▽
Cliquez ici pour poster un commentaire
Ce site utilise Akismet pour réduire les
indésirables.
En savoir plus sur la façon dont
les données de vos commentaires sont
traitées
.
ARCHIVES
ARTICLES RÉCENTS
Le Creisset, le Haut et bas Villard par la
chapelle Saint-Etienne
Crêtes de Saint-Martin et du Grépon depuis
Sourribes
△
* _Task instructions_
Going through the listing above, count every line in which the word "Saint" occurs, and state only the count.

* _Response below_
2